New Delhi: The Supreme Court on Monday directed the Delhi Development Authority (DDA) to put on hold, for a week, the demolition drive in Vishwas Nagar on humanitarian grounds and allow residents, mostly slum dwellers, to leave on their own.
A vacation bench of Justices Aniruddha Bose and Sanjay Karol said the court did not find any fault with the single and division benches of the Delhi High Court allowing DDA to remove the encroachments. “So far as the right of petitioners to reside at the dwelling place is concerned, we do not wish to interfere with the order passed by the Delhi High Court,” it said.
Citing humanitarian grounds, the bench said it is inclined to grant seven days to vacate the premises and if people fail to vacate by May 29, it will be open for DDA to resume the demolition activities.

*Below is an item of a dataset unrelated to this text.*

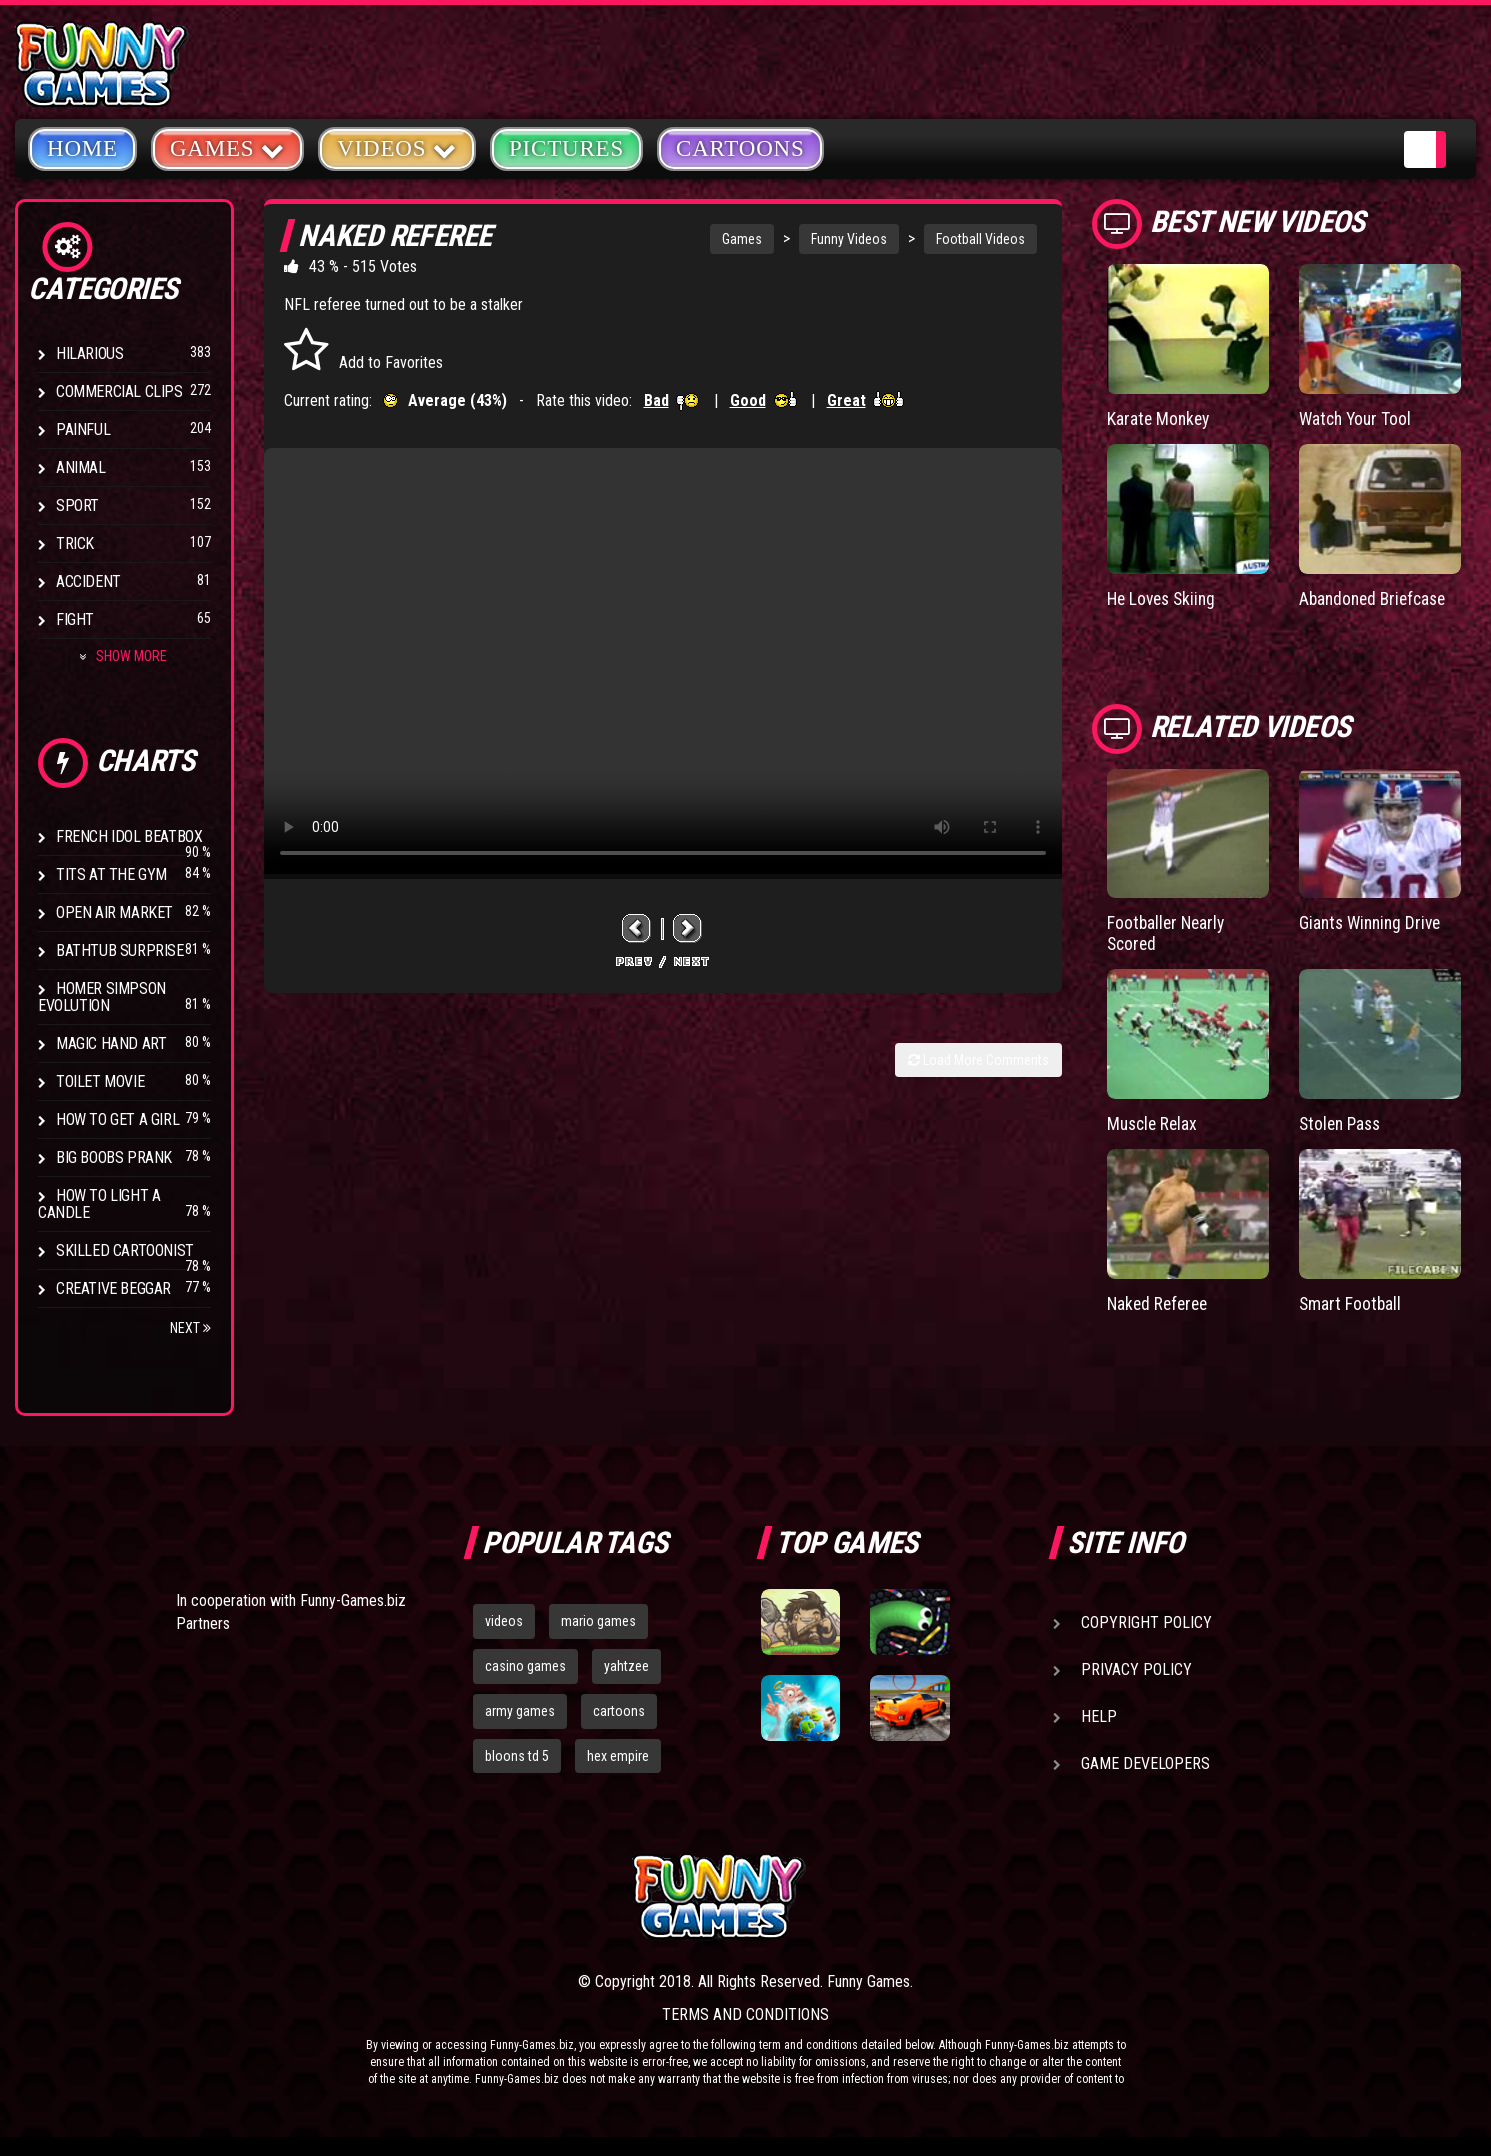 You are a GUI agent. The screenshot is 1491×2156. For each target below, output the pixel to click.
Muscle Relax (1154, 1121)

The bench issued notice to the DDA, represented by lawyer Sunieta Ojha, and said the court will examine in July’s second week, whether residents, who would be removed from their dwelling units, are entitled for rehabilitation either under the Delhi Urban Shelter Improvement Board Act or any other law.
The bench was informed that the demolition activity had started at 8 a.m. on Monday and the high court, on March 14, had dismissed a petition of the residents and ordered demolition after considering all their claims. Ojha contended that the same claims were now being revived after two months.
The top court’s order came on a petition filed by some residents of the Kasturba Nagar area falling under Vishwas Nagar locality of east Delhi.
During the hearing, the residents pressed that they were seeking rehabilitation before being removed and highlighted valid identity documents possessed by them and also, they have been residing at the place for 40 years.
The petitioners’ contended that their colony has not been categorised as a registered slum due, as a result of which the authorities declined to consider their rehabilitation.
As per the high court direction, the DDA last week issued notices about the demolition from May 22 to 24.